> [WHAT YOU ARE ASKED TO DO]: Set down the line that has "MySQL数据库建表。" and each line beneath it, through the last line of the entries, exactly and with no others.
━━━
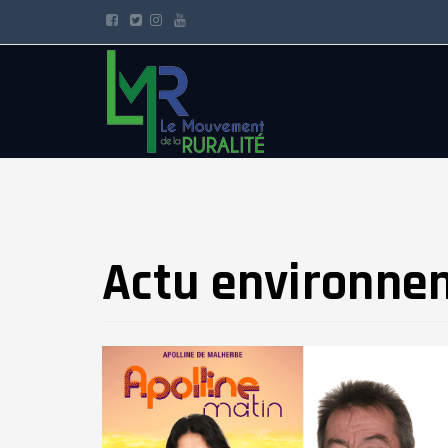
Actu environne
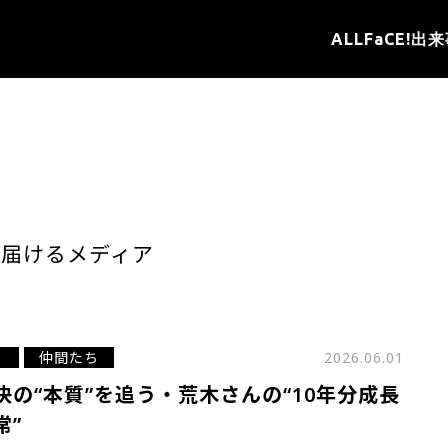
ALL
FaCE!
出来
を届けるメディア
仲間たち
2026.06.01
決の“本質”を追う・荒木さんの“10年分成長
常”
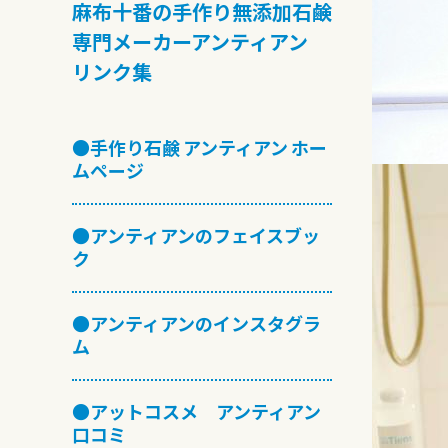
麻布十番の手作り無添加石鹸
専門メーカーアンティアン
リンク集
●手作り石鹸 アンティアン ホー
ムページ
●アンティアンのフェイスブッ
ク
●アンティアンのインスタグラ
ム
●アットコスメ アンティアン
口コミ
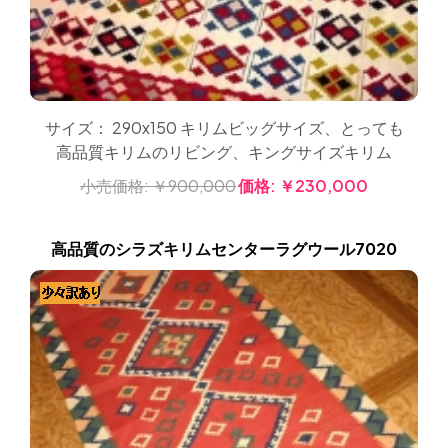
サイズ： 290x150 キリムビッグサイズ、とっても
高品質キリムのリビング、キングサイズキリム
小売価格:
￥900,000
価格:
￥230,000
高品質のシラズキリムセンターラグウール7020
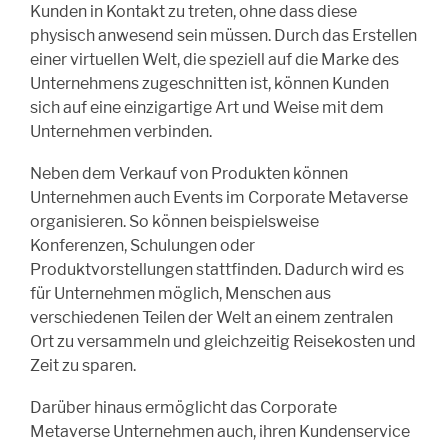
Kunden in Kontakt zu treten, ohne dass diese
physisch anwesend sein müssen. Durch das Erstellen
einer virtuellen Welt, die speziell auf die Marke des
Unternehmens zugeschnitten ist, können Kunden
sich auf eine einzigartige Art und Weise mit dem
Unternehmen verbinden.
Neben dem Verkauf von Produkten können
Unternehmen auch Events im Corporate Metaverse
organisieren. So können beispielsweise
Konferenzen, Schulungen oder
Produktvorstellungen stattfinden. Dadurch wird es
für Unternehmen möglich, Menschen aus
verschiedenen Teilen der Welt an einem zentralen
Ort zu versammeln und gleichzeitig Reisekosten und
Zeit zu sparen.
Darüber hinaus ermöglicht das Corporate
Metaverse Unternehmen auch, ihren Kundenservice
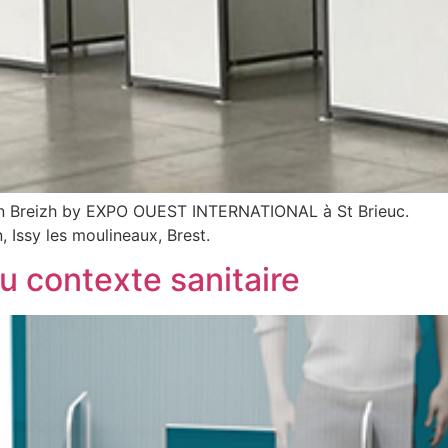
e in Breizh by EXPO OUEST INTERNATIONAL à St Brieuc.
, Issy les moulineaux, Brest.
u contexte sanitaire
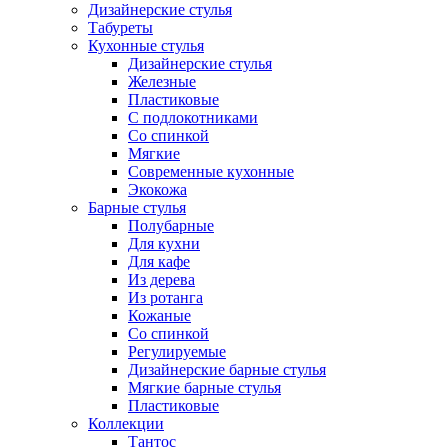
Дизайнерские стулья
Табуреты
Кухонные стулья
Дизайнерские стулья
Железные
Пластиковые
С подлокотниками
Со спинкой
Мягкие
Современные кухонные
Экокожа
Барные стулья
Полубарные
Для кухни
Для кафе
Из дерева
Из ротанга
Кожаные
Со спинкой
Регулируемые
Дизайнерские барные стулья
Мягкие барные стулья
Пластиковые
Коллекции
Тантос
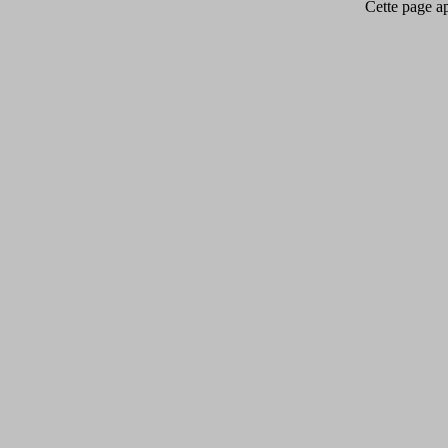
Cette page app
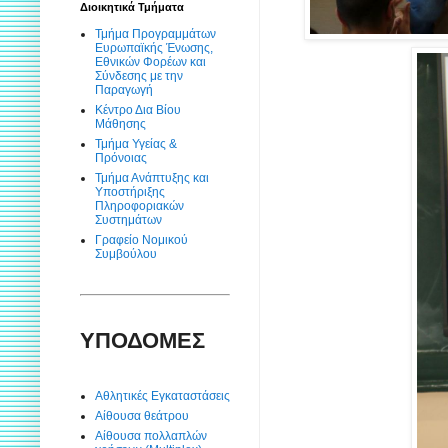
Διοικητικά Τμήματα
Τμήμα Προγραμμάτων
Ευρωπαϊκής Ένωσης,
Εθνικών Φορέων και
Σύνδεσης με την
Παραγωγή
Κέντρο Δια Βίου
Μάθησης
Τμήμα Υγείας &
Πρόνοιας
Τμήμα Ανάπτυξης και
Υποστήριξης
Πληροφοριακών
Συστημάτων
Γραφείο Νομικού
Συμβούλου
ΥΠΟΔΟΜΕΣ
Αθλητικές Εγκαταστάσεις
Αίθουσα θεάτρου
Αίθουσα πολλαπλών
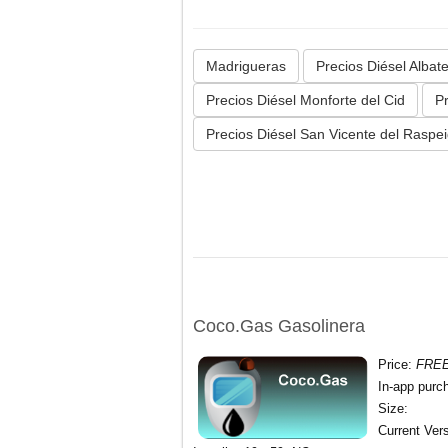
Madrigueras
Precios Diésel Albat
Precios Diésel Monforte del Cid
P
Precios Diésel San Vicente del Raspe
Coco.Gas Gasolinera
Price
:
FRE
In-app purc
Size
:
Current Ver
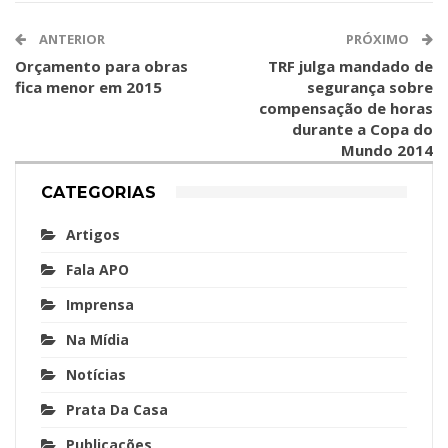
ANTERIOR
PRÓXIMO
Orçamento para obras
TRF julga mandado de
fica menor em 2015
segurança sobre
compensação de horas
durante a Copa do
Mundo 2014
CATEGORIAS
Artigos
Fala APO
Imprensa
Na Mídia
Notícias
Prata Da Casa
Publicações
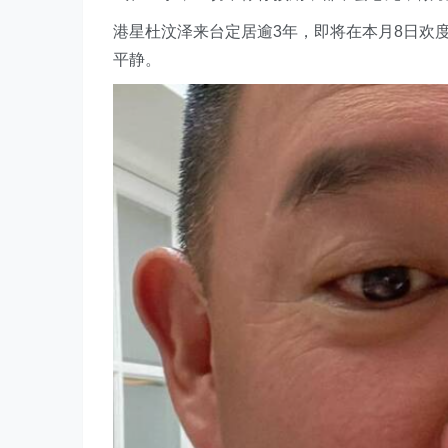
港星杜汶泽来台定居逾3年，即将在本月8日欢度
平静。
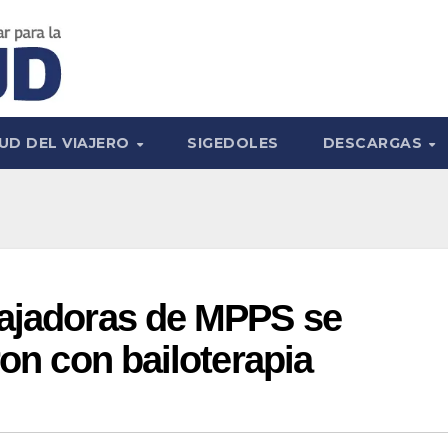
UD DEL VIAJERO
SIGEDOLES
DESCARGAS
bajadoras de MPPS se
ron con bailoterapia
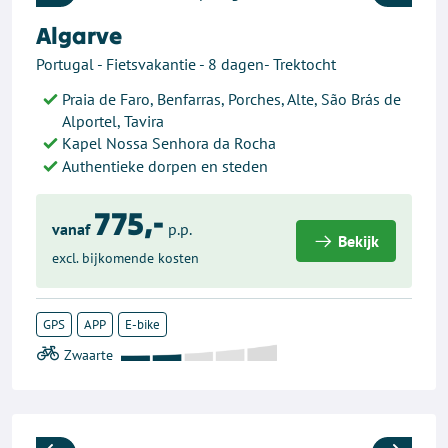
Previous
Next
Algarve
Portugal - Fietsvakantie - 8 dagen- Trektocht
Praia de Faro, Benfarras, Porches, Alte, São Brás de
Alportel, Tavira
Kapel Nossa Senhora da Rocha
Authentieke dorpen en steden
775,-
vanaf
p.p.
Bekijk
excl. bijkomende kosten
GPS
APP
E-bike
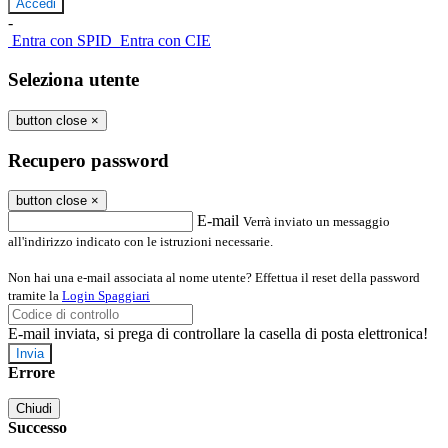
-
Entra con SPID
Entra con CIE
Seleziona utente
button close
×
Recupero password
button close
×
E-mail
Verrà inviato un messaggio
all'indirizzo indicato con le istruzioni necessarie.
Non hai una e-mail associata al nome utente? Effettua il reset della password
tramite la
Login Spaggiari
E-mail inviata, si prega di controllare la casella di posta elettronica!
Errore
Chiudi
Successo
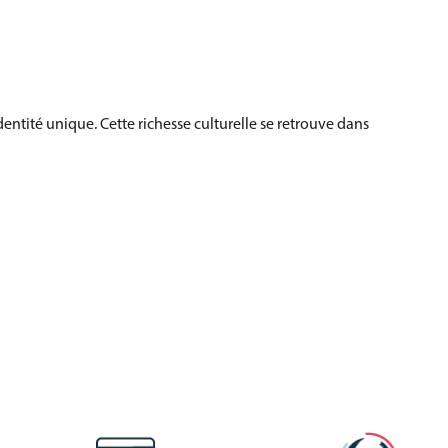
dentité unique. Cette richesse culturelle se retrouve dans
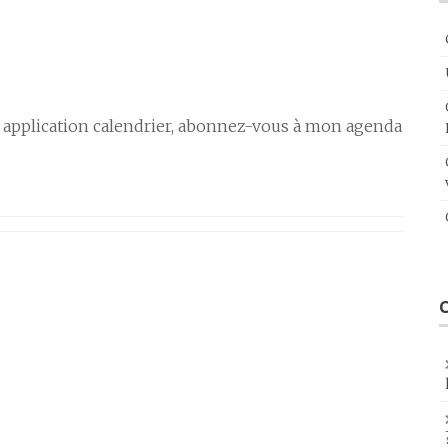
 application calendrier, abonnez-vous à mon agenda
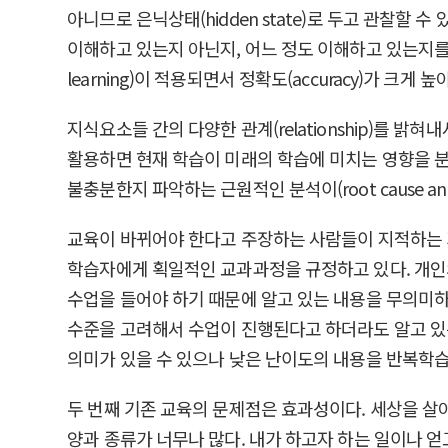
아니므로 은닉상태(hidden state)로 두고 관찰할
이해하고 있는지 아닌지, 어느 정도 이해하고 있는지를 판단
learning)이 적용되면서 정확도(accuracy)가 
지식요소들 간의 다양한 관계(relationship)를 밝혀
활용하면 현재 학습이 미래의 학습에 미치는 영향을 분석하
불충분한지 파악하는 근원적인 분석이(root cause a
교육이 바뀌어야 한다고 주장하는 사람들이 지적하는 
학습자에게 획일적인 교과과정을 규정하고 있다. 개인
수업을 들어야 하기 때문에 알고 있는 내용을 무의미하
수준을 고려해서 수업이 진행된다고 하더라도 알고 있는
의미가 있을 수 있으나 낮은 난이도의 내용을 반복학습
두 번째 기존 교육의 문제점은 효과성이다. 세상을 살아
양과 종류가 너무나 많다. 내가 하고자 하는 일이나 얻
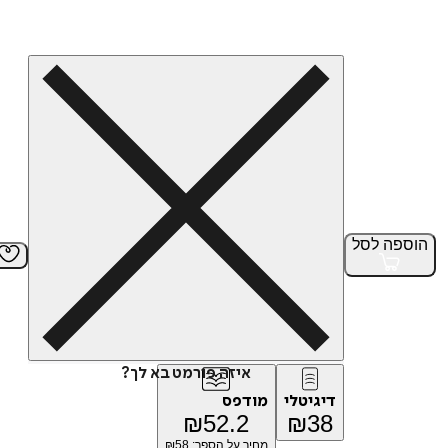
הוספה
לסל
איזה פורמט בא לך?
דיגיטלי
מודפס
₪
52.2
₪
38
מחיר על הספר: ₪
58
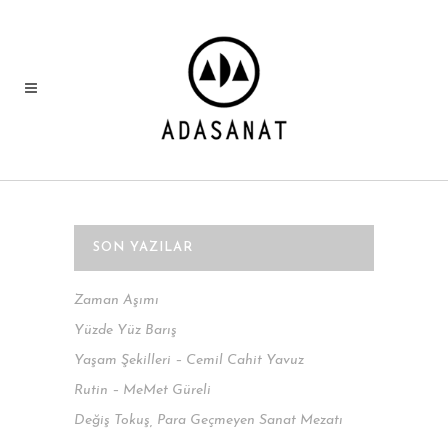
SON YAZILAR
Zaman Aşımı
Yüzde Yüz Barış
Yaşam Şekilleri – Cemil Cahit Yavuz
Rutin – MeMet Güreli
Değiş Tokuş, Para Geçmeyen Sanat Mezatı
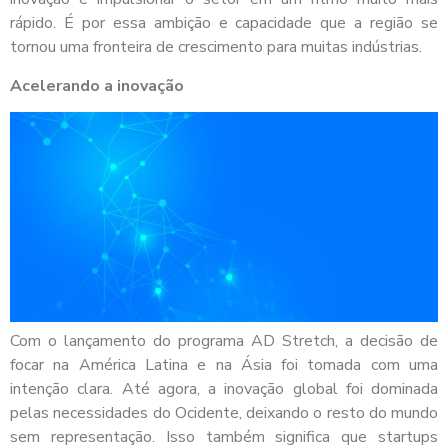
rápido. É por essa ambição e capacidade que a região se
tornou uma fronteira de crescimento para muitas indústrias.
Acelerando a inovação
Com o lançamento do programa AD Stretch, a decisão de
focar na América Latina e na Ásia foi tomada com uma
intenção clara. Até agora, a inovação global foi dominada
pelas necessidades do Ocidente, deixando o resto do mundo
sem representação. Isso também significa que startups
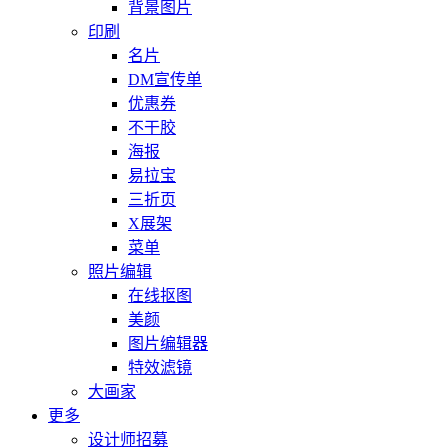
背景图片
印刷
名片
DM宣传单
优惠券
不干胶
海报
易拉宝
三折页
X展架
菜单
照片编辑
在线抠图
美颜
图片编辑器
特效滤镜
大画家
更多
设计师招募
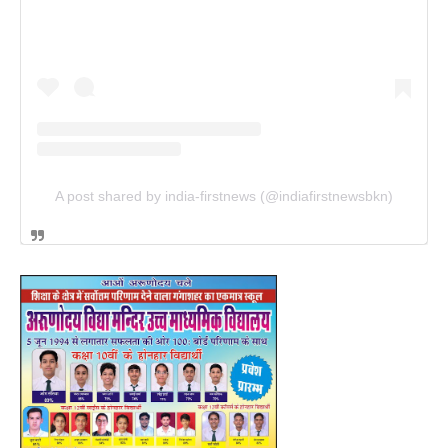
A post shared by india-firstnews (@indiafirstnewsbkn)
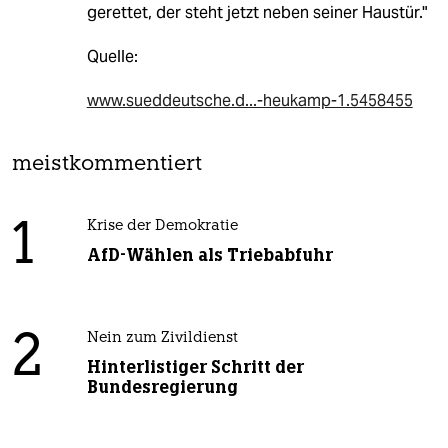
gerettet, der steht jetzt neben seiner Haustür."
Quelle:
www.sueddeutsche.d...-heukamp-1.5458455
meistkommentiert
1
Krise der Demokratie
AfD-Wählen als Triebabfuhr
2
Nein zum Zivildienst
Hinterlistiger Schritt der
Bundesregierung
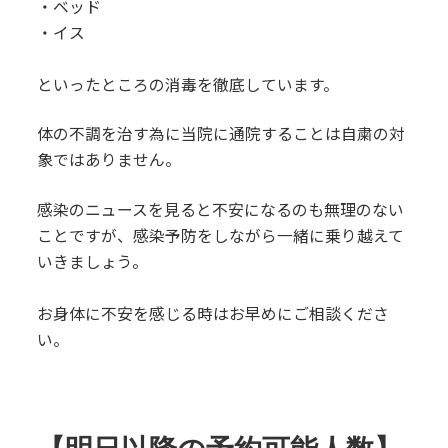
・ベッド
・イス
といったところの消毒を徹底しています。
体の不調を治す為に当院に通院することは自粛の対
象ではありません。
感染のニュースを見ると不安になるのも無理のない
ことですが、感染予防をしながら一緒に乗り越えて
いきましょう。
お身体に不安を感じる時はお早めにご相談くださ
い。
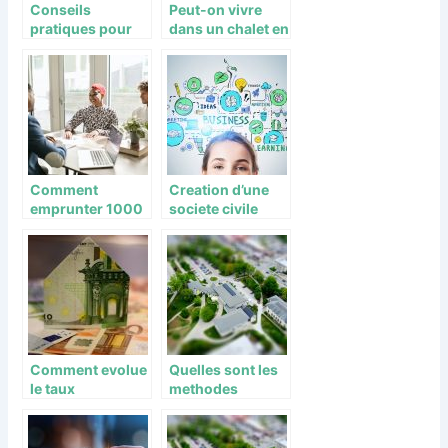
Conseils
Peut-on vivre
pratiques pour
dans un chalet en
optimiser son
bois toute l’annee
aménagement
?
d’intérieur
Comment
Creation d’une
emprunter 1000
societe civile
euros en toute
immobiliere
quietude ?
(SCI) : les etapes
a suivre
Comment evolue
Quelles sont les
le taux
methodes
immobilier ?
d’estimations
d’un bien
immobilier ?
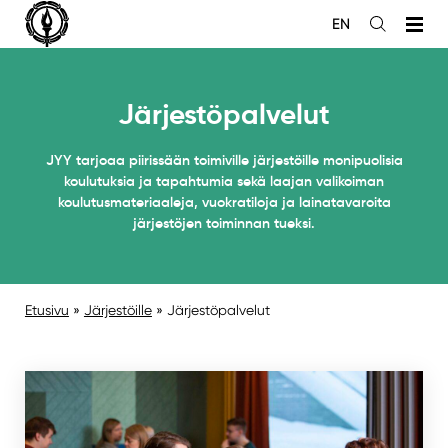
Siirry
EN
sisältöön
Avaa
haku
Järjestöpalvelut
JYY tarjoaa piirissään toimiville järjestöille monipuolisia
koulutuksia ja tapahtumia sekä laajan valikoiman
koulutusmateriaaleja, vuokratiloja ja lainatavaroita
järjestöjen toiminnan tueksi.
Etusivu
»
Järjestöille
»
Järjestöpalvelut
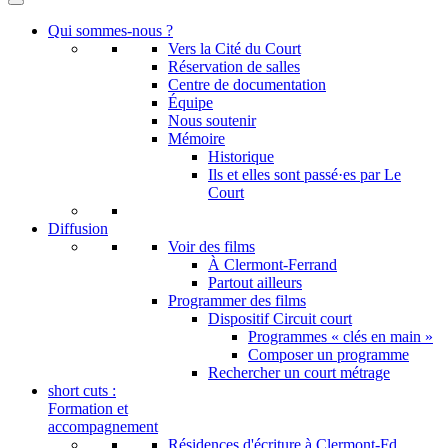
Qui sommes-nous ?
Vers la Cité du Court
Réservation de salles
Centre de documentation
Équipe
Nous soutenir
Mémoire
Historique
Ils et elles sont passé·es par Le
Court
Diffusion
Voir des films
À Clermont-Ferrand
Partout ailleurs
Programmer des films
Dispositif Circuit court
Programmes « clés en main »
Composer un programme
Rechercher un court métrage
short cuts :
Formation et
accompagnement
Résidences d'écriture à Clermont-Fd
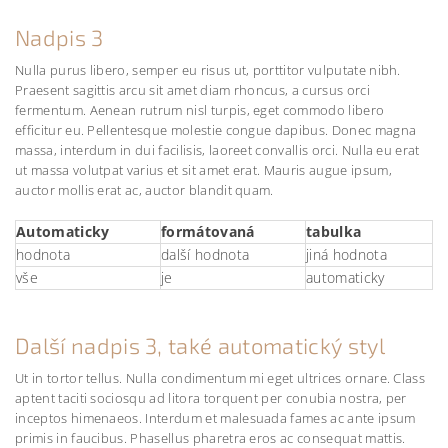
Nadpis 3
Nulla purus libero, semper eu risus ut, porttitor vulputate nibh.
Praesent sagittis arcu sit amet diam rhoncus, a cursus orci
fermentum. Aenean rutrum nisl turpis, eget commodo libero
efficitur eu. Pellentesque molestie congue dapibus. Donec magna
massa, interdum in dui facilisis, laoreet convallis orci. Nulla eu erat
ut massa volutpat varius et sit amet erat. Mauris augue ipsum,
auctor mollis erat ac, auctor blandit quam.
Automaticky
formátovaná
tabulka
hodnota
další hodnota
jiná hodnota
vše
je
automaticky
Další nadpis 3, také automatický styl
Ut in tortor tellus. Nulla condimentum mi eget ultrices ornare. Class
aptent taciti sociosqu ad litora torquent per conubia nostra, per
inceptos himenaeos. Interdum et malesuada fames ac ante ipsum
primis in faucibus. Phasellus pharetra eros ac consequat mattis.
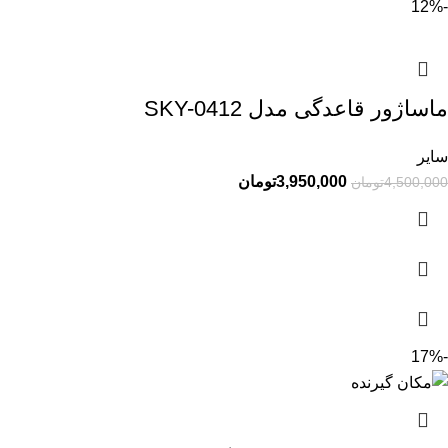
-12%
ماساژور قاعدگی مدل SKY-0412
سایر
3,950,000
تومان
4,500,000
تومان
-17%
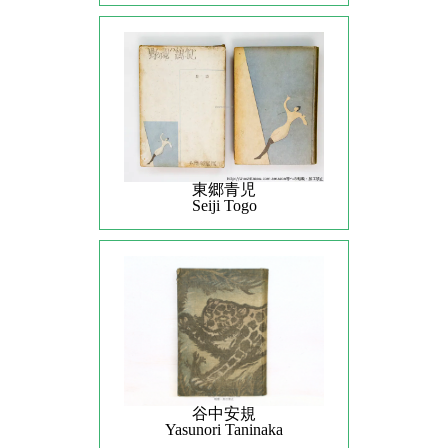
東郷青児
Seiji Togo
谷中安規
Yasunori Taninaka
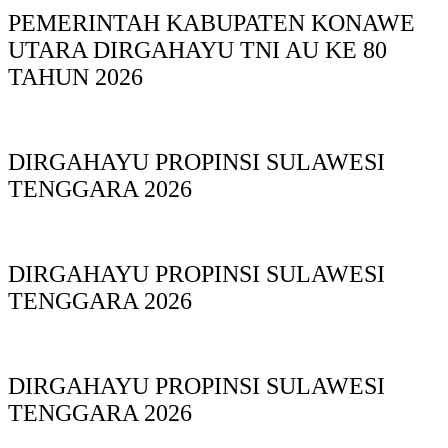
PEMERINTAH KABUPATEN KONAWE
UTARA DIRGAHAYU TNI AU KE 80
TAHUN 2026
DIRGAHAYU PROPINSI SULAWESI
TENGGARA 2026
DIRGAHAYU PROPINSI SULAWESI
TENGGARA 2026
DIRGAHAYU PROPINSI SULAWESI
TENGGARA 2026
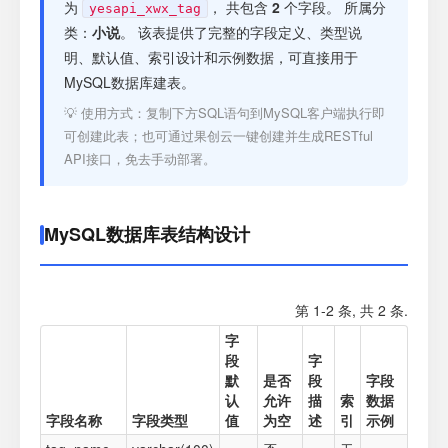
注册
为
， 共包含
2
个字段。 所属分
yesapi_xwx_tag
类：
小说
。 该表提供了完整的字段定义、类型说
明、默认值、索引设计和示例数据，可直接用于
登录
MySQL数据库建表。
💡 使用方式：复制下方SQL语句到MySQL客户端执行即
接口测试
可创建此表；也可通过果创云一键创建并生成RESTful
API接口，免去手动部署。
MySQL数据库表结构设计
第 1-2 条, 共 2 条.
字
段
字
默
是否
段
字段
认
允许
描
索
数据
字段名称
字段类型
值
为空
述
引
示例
━━━
> [TASK RESULT]:
MySQL数据库建表。
💡 使用方式：复制下方SQL语句到MySQL客户端执行即
接口测试
可创建此表；也可通过果创云一键创建并生成RESTful
API接口，免去手动部署。
MySQL数据库表结构设计
第 1-2 条, 共 2 条.
字
段
字
默
是否
段
字段
认
允许
描
索
数据
字段名称
字段类型
值
为空
述
引
示例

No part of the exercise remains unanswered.